Le film, même s'il n'est que le second du genre des monstres géants japonais, est surtout important comme le premier à imposer le concept de combat entre les monstres géants, qui deviendra très vite l'un des thèmes les plus appréciés du cinéma.
Thématique : l'imaginaire du désastre
[modifier | modifier le code]Fondements théoriques et esthétiques
[modifier | modifier le code]Le concept d'« imaginaire du désastre » (imagination of disaster) est défini par les historiens du cinéma comme un processus visant à poser des représentations sensibles sur des idées, permettant d'interpréter le monde par le prisme d'un regard culturellement informé[14]. Selon l'essayiste Susan Sontag, le cinéma de science-fiction tire sa spécificité de la représentation directe de l'extraordinaire, comme des mutations ou un gratte-ciel qui s'écroule, offrant au public une « impression sensible de l'événement » que le roman ne peut fournir[15]. Cet imaginaire repose sur un « goût esthétique de la destruction », où la violence est présentée de manière technique, transformant l'angoisse collective en un spectacle assimilable[16].

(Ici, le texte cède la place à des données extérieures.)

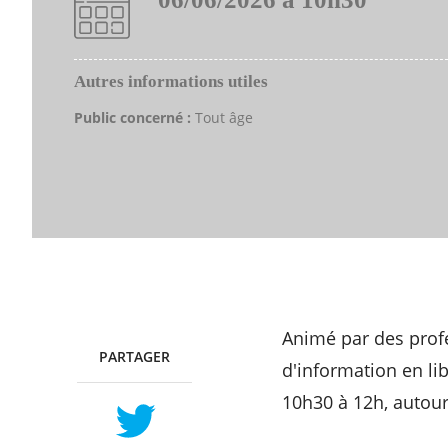
Autres informations utiles
Public concerné :
Tout âge
Animé par des profe
PARTAGER
TWITTER
FACEBOOK
d'information en li
10h30 à 12h, autou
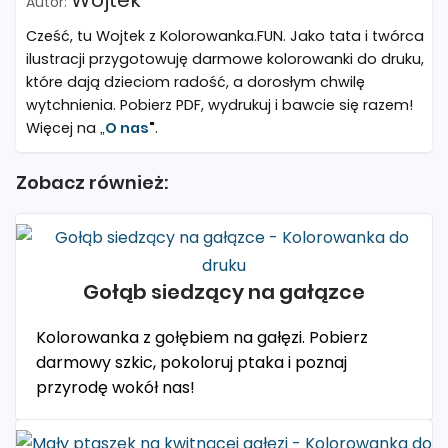
Wojtek
Cześć, tu Wojtek z Kolorowanka.FUN. Jako tata i twórca
ilustracji przygotowuję darmowe kolorowanki do druku,
które dają dzieciom radość, a dorosłym chwilę
wytchnienia. Pobierz PDF, wydrukuj i bawcie się razem!
Więcej na „
O nas
"
.
Zobacz również:
Gołąb siedzący na gałązce
Kolorowanka z gołębiem na gałęzi. Pobierz
darmowy szkic, pokoloruj ptaka i poznaj
przyrodę wokół nas!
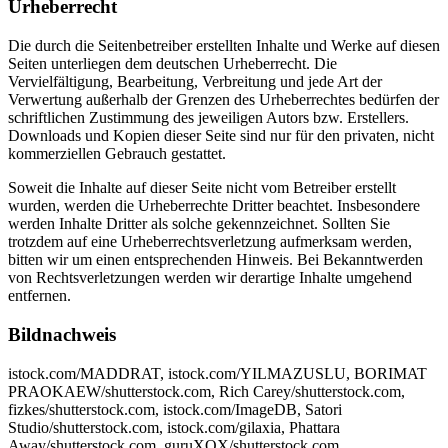
Urheberrecht
Die durch die Seitenbetreiber erstellten Inhalte und Werke auf diesen
Seiten unterliegen dem deutschen Urheberrecht. Die
Vervielfältigung, Bearbeitung, Verbreitung und jede Art der
Verwertung außerhalb der Grenzen des Urheberrechtes bedürfen der
schriftlichen Zustimmung des jeweiligen Autors bzw. Erstellers.
Downloads und Kopien dieser Seite sind nur für den privaten, nicht
kommerziellen Gebrauch gestattet.
Soweit die Inhalte auf dieser Seite nicht vom Betreiber erstellt
wurden, werden die Urheberrechte Dritter beachtet. Insbesondere
werden Inhalte Dritter als solche gekennzeichnet. Sollten Sie
trotzdem auf eine Urheberrechtsverletzung aufmerksam werden,
bitten wir um einen entsprechenden Hinweis. Bei Bekanntwerden
von Rechtsverletzungen werden wir derartige Inhalte umgehend
entfernen.
Bildnachweis
istock.com/MADDRAT, istock.com/YILMAZUSLU, BORIMAT
PRAOKAEW/shutterstock.com, Rich Carey/shutterstock.com,
fizkes/shutterstock.com, istock.com/ImageDB, Satori
Studio/shutterstock.com, istock.com/gilaxia, Phattara
Away/shutterstock.com, guruXOX/shutterstock.com,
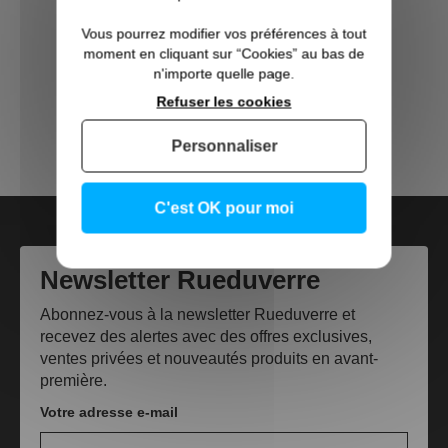
Direct Usine
Vous pourrez modifier vos préférences à tout
moment en cliquant sur “Cookies” au bas de
Made in France
n'importe quelle page.
Refuser les cookies
Trouvez un Vitrier
Personnaliser
L'Abécédaire du verre
C'est OK pour moi
Newsletter Rueduverre
Abonnez-vous à la newsletter Rueduverre et
recevez des alertes avec des offres exclusives,
ventes privées et nouveautés produits en avant-
première.
Votre adresse e-mail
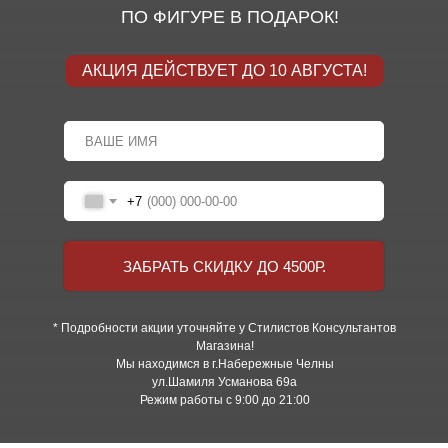
ПО ФИГУРЕ В ПОДАРОК!
АКЦИЯ ДЕЙСТВУЕТ ДО 10 АВГУСТА!
+7
ЗАБРАТЬ СКИДКУ ДО 4500Р.
* Подробности акции уточняйте у Стилистов Консультантов
Магазина!
Мы находимся в г.Набережные Челны
ул.Шамиля Усманова 69а
Режим работы с 9:00 до 21:00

Un miroir des traumatismes historiques japonais
[modifier | modifier le code]Produit au milieu des années 1950, Le Retour de Godzilla s'inscrit dans un contexte marqué par les bombardements d'Hiroshima et de Nagasaki en 1945, et l'incident nucléaire du Daigo Fukuryū Maru en mars 1954[17].
L'historien Yoshikuni Igarashi souligne que le film ravive consciemment la mémoire des raids aériens de la Seconde Guerre mondiale[18]. Lors de l'attaque d'Osaka, la ville est plongée dans l'obscurité totale pour respecter des restrictions d'éclairage, rappelant les couvre-feux imposés face aux bombardiers américains B-29[18]. Après le passage du monstre, le paysage urbain désolé reproduit fidèlement les paysages de ruines de 1945[19].

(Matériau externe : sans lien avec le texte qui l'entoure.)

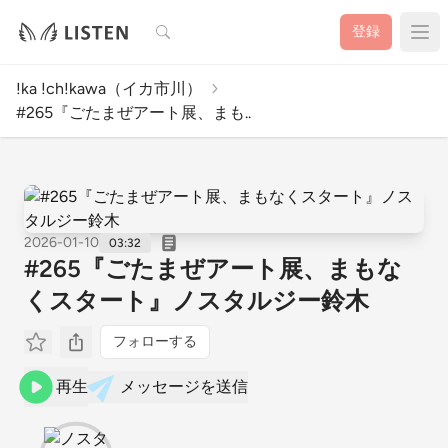
検索
登録
!ka !ch!kawa（イカ市川）
#265『ごたまぜアート展、まも..
2026-01-10
03:32
#265『ごたまぜアート展、まもな
くスタート』ノスタルジー鈴木
フォローする
再生
メッセージを送信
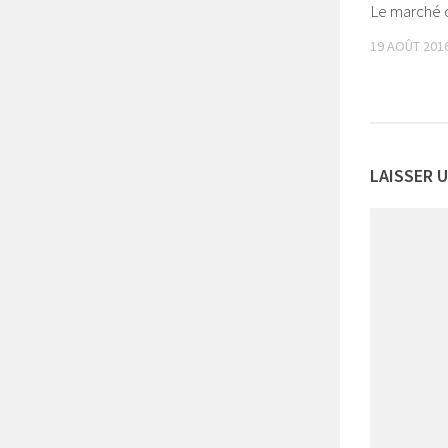
Le marché 
19 AOÛT 201
LAISSER 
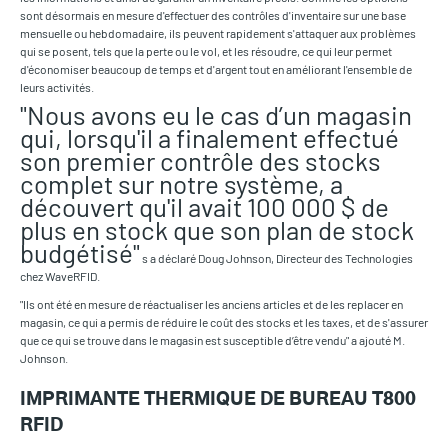
sont désormais en mesure d'effectuer des contrôles d'inventaire sur une base
mensuelle ou hebdomadaire, ils peuvent rapidement s'attaquer aux problèmes
qui se posent, tels que la perte ou le vol, et les résoudre, ce qui leur permet
d'économiser beaucoup de temps et d'argent tout en améliorant l'ensemble de
leurs activités.
"Nous avons eu le cas d’un magasin
qui, lorsqu'il a finalement effectué
son premier contrôle des stocks
complet sur notre système, a
découvert qu'il avait 100 000 $ de
plus en stock que son plan de stock
budgétisé"
s a déclaré Doug Johnson, Directeur des Technologies
chez WaveRFID.
"Ils ont été en mesure de réactualiser les anciens articles et de les replacer en
magasin, ce qui a permis de réduire le coût des stocks et les taxes, et de s'assurer
que ce qui se trouve dans le magasin est susceptible d’être vendu" a ajouté M.
Johnson.
IMPRIMANTE THERMIQUE DE BUREAU T800
RFID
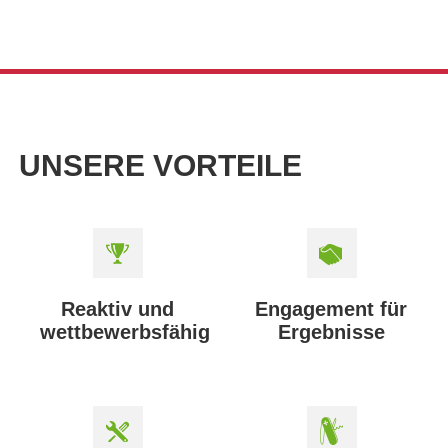
UNSERE VORTEILE
Reaktiv und
Engagement für
wettbewerbsfähig
Ergebnisse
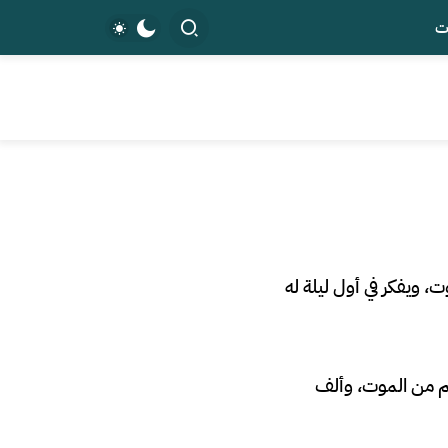
ت
 ويفكر في أول ليلة له
لم من الموت، وألف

Mémoire de la guerre et sens du sacrifice
[modifier | modifier le code]La mort de Godzilla, enseveli sous la glace sur une île isolée de la mer d'Okhotsk, évoque pour certains analystes le destin des garnisons japonaises abandonnées dans le Pacifique Nord, comme celle de l'île d'Attu en 1943[19].
Le thème du sacrifice est porté par le pilote Kobayashi[19]. Contrairement au sacrifice du docteur Serizawa dans le film de 1954, l'acte suicidaire de Kobayashi dans Le Retour de Godzilla cherche à donner un sens à la perte, suggérant que les sacrifices personnels servent de fondement à la sécurité de la nation d'après-guerre[19],[20].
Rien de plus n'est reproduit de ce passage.